**TASK**.
Please retype the records below exactly as they appear, leaving out every picture.

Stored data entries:
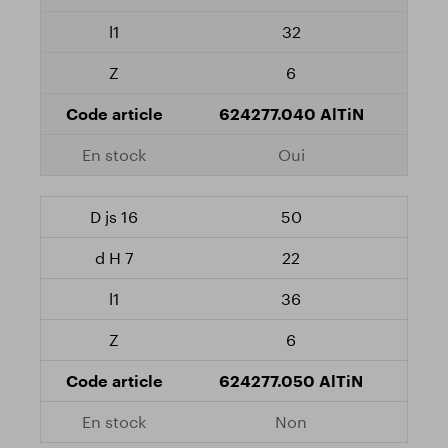
32
6
624277.040 AlTiN
Oui
50
22
36
6
624277.050 AlTiN
Non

**EXERCISE RESULT**.
32
6
624277.040 AlTiN
Oui
50
22
36
6
624277.050 AlTiN
Non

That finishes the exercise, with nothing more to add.